Life phases of hospitals
With systematic analyses and clinical information systems, dangerous or even contraindicated drug combinations can be identified and indicated in time. Interaction checks are possible via www.mediq.ch, for example. Prof. Russmann, as a clinical pharmacologist and epidemiologist, is himself intensively involved in this topic and has co-developed and implemented the so-called “interventional pharmacoepidemiology” program. In this process, a large number of prescriptions are registered via an electronic hospital information system and a local pharmacoepidemiological hospital database is established. Through the “interventional pharmacoepidemiology” program, medication errors in hospitals can be identified, quantified and their clinical relevance evaluated within a very short time. This allows targeted automated alerts to be integrated into electronic drug prescribing (in “real time”). In addition, cohort/case-control and longitudinal studies with information on prescribing patterns, side effects, and economic aspects are obtained from the data. Two publications in recent years show that this works [4,5].
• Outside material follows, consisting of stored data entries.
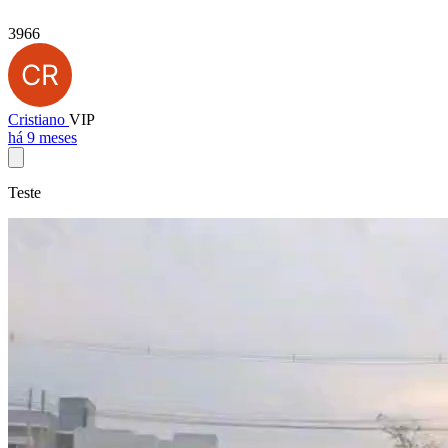
3966
Cristiano
VIP
há 9 meses
Teste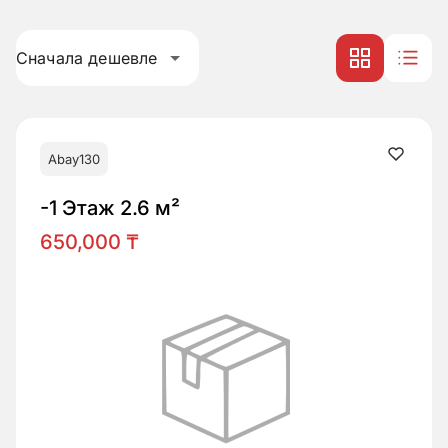
Сначала дешевле
Abay130
-1 Этаж 2.6 м²
650,000 ₸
Proactive quality management, as well as investments in IT and the above-mentioned systems that identify potential pharmacotherapy problems, assess clinical relevance and provide timely warnings of critical situations, are thus central. In addition to stability in the workforce and low staff turnover, they help a hospital to improve medication safety sustainably and in the long term.
Life stages of patients
Finally, a few words about patients late in life.” In the elderly, due to multimorbidity and thus polypharmacy, the examination of interactions between drugs (“drug-drug-interaction”) is central. However, interactions between drugs and diseases (“drug-disease-interaction”) must not be forgotten. An inventory of renal function and any dose adjustments, regular clinical visits and progress monitoring of various parameters such as blood pressure, ECG, etc. are also components of a clinical practice aimed at improving drug safety. “For the pediatric population, patients at the beginning of their life span, the website/knowledge base kinderdosierungen.ch provides valuable information,” he said.
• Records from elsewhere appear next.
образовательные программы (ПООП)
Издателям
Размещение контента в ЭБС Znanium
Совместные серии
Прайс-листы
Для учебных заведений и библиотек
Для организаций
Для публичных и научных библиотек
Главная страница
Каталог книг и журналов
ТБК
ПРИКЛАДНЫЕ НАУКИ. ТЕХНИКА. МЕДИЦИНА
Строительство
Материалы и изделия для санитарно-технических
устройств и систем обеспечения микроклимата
Source: 15th Annual Meeting of the SGAMSP, September 28, 2017, Wil
Literature:
- Haueis P, et al: Evaluation of drug interactions in a large sample of psychiatric inpatients: a data interface for mass analysis with clinical decision support software. Clin Pharmacol Ther 2011 Oct; 90(4): 588-596.
- Low DF, et al: Second-generation antipsychotics in a tertiary care hospital: prescribing patterns, metabolic profiles, and drug interactions. Int Clin Psychopharmacol 2016 Jan; 31(1): 42-50.
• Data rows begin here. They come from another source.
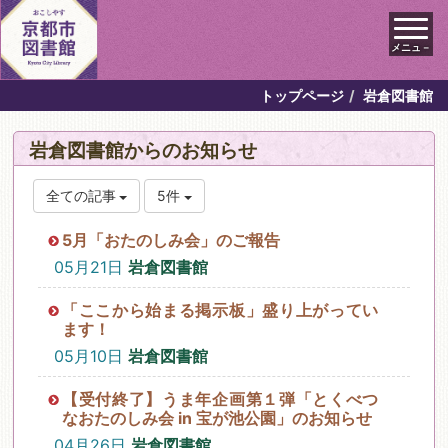
メニュ－
トップページ
岩倉図書館
岩倉図書館からのお知らせ
全ての記事
5件
5月「おたのしみ会」のご報告
05月21日
岩倉図書館
「ここから始まる掲示板」盛り上がってい
ます！
05月10日
岩倉図書館
【受付終了】うま年企画第１弾「とくべつ
なおたのしみ会 in 宝が池公園」のお知らせ
04月26日
岩倉図書館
- Ashcroft DM, et al: Prevalence, Nature, Severity and Risk Factors for Prescribing Errors in Hospital Inpatients: Prospective Study in 20 UK Hospitals. Drug Saf 2015 Sep; 38(9): 833-843.
- Low D, et al: Development, implementation and outcome analysis of semi-automated alerts for metformin dose adjustment in hospitalized patients with renal impairment. Pharmacoepidemiol Drug Saf 2016 Oct; 25(10): 1204-1209.
- Low D, et al: Paracetamol overdosing in a tertiary care hospital: implementation and outcome analysis of a preventive alert program. Journal of Clinical Pharmacy and Therapeutics 2016; 41(5): 515-518.
Further reading:
- Gigerenzer G: Risk: How to make the right decisions. Munich: Random House GmbH 2013.
InFo NEUROLOGY & PSYCHIATRY 2017; 15(6): 39-41.